I am looking at a matrix $$\mathbf{M} = \left(\mathbf{I}+k\theta\mathbf{B}^{-1}\mathbf{A}\right)^{-1}\left(\mathbf{I}-k(1-\theta)\mathbf{B}^{-1}\mathbf{A}\right) $$ where $\mathbf{I}$ is the identity matrix, and all matrices are square. It is given that the eigenvalues of $\mathbf{B}^{-1}\mathbf{A}$ are all non-negative. In a text I'm reading the writer writes that we can relate the eigenvalues $\lambda_i$ of $\mathbf{M}$ and the eigenvalues $\eta_i$ of $\mathbf{B}^{-1}\mathbf{A}$ in the following way
$$\lambda_i = \frac{1-k(1-\theta)\eta_i }{1+k\theta\eta_i}. $$
My question is, what allows us to express the eigenvalues of $\mathbf{M}$ ($\lambda_i$) in terms of the eigenvalues of $\mathbf{B}^{-1}\mathbf{A}$ ($\eta_i$) in that way?

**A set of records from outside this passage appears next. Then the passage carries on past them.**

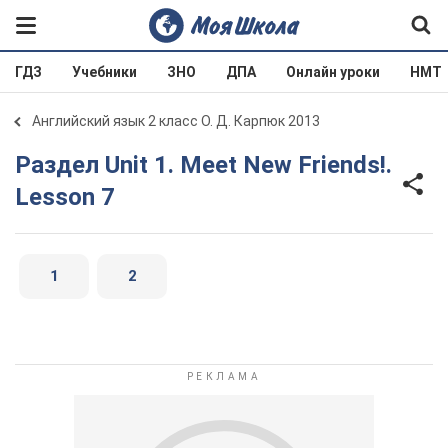
ГДЗ
Учебники
ЗНО
ДПА
Онлайн уроки
НМТ
Английский язык 2 класс О. Д. Карпюк 2013
Раздел Unit 1. Meet New Friends!.
Lesson 7
1
2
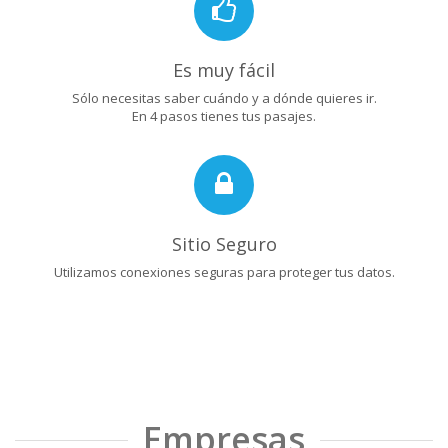
Es muy fácil
Sólo necesitas saber cuándo y a dónde quieres ir.
En 4 pasos tienes tus pasajes.
Sitio Seguro
Utilizamos conexiones seguras para proteger tus datos.
Empresas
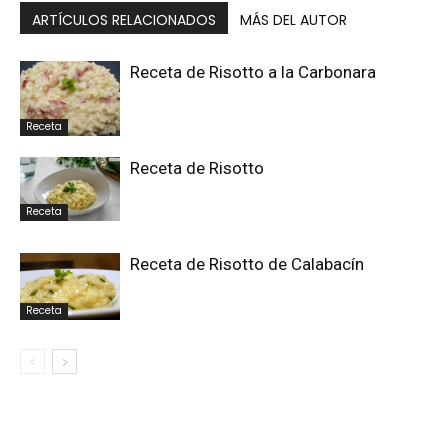
ARTÍCULOS RELACIONADOS
MÁS DEL AUTOR
Receta de Risotto a la Carbonara
Receta
Receta de Risotto
Receta
Receta de Risotto de Calabacín
Receta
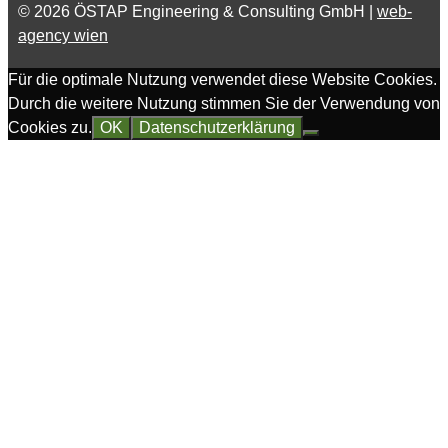
© 2026 ÖSTAP Engineering & Consulting GmbH |
web-
agency wien
Für die optimale Nutzung verwendet diese Website Cookies.
Durch die weitere Nutzung stimmen Sie der Verwendung von
Cookies zu.
OK
Datenschutzerklärung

The writer does not state why this is possible, and there is no reference any theorem or anything. Unfortunately, it is not a publicized book, so I cannot link to it. The context of this problem is a finite element solver, that uses a finite difference time-discretization to solve the heat equation.